In opening remarks, IPA President Karine Pansa, spoke about the journey of the publishing sector so far – from the book club to the compact and all of the other sector initiatives.

 

These kind of forums are essential for us to learn from each other and move forward, together, as a sector. 

 

‘Together’ also is part of the Goals – number 17 ‘partnerships for the goals’ – I really have to thank Michiel and Rachel, and you Sherri, Irina and your team as well as all of the SDG book club partners. Publishing is not just a competitive business model, it’s a global network of individuals who, together, have a massive impact on how we live and enjoy our lives. Publishers have been improving the world for years. When we started there wasn’t a sustainability hub at London Book Fair. Let’s keep working together and forming new partnerships, so that publishing can play its part in achieving the Goals. 

 

Kolman and Lumelsky then dissected the progress around the Compact to a full audience.
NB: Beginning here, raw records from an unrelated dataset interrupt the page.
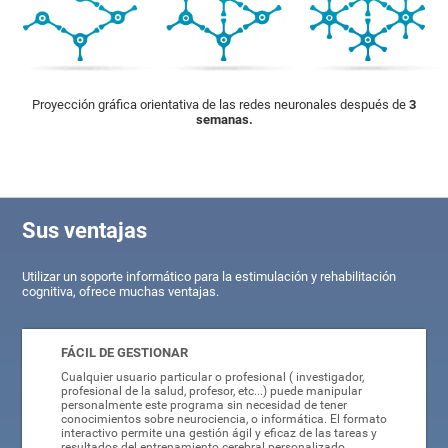
Proyección gráfica orientativa de las redes neuronales después de
3
semanas.
Sus ventajas
Utilizar un soporte informático para la estimulación y rehabilitación
cognitiva, ofrece muchas ventajas.
FÁCIL DE GESTIONAR
Cualquier usuario particular o profesional ( investigador,
profesional de la salud, profesor, etc...) puede manipular
personalmente este programa sin necesidad de tener
conocimientos sobre neurociencia, o informática. El formato
interactivo permite una gestión ágil y eficaz de las tareas y
resultados del entrenamiento cerebral personalizado.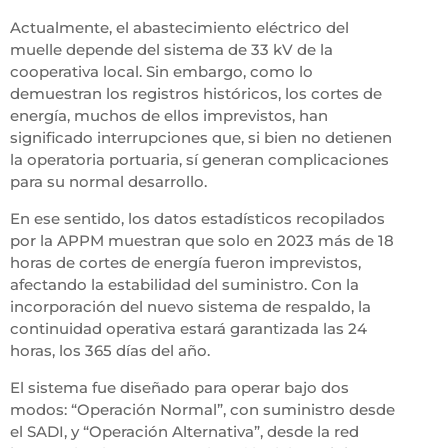
Actualmente, el abastecimiento eléctrico del
muelle depende del sistema de 33 kV de la
cooperativa local. Sin embargo, como lo
demuestran los registros históricos, los cortes de
energía, muchos de ellos imprevistos, han
significado interrupciones que, si bien no detienen
la operatoria portuaria, sí generan complicaciones
para su normal desarrollo.
En ese sentido, los datos estadísticos recopilados
por la APPM muestran que solo en 2023 más de 18
horas de cortes de energía fueron imprevistos,
afectando la estabilidad del suministro. Con la
incorporación del nuevo sistema de respaldo, la
continuidad operativa estará garantizada las 24
horas, los 365 días del año.
El sistema fue diseñado para operar bajo dos
modos: “Operación Normal”, con suministro desde
el SADI, y “Operación Alternativa”, desde la red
Lumelsky reporting on the results of a survey of Compact signatories.

 

Other highlights of the programming included one on the important role publishers have to play in education, featuring IPA EC members Lawrence Njagi (Kenya) and Pranav Gupta (India), a session on the sustainability of book fairs featuring London Book Fair’s Gareth Rapley talking with Frankfurt’s Juergen Boos, as well as a lively discussion with Rachel Martin (Elsevier), Louis Coiffait-Gunn (Publishers Association), Porter Anderson (Publishing Perspectives) and Sherri Aldis on what is needed to accelerate progress on the SDGs which mentioned the SDG Book club now spouting local chapters all over the world.

 

Day 2 of London Book Fair kicked off with IPA President, Karine Pansa welcoming the Mayor of London, Sadiq Khan, for his opening keynote. Pansa welcomed Khan and his commitment to both London as an international level cultural hub and a more environmentally respectful city. She underlined the dual nature of publishing in tackling the climate crisis – through the books it publishes and the way publishers conduct themselves as businesses. Khan, speaking in conversation with Dan Conway, CEO of the Publishers Association, was keen to underline the need for urgent actions and that Mayors of cities in many countries could be ‘doers’. He spoke of his forthcoming book as a sort of guidebook to move from fatalism and apathy to a action focused approach and recognized the importance of London’s publishing and other creative industries saying that “good culture binds society, great culture shapes it”.

 

Sustainability continued on the Main Stage programming with Sustainability in Book Publishing – What has Been Achieved to Date and What Still Needs to be Done? The panel discussed the approaches that the individual publishing houses of Bloomsbury, Hachette and Elsevier are taking to address their carbon emissions and mentioned the “tree to me” campaign launched during London Book Fair by the Society of Authors. The campaign is deigned to encourage authors to discuss sustainability with their publishers. 

 

Back at the Sustainability lounge, there were presentations of two important research projects. The first was the recently released research paper on Book Returns by the RISE Bookselling programme of the EIBF and a study on “designed for recycling” by the UK BIC green supply chain committee. There was also an update on the progress of the 2030 Accelerator – an initiative of multiple individual publishers and service providers looking to make concrete progress on a number of sustainability issues by June this year. Jörg Engelstädter, head of Canon’s Future Book Forum, summarised the session as sharing ideas about the sustainability impact of a book where no two books are the same and not every book is a sustainably produced book. Elsevier’s Rachel Martin presented the Carbon Label workstream which you can read more about here. IPA member the Publishers Association also shared two concrete tools developed for their members the carbon calculator and materiality matrix. 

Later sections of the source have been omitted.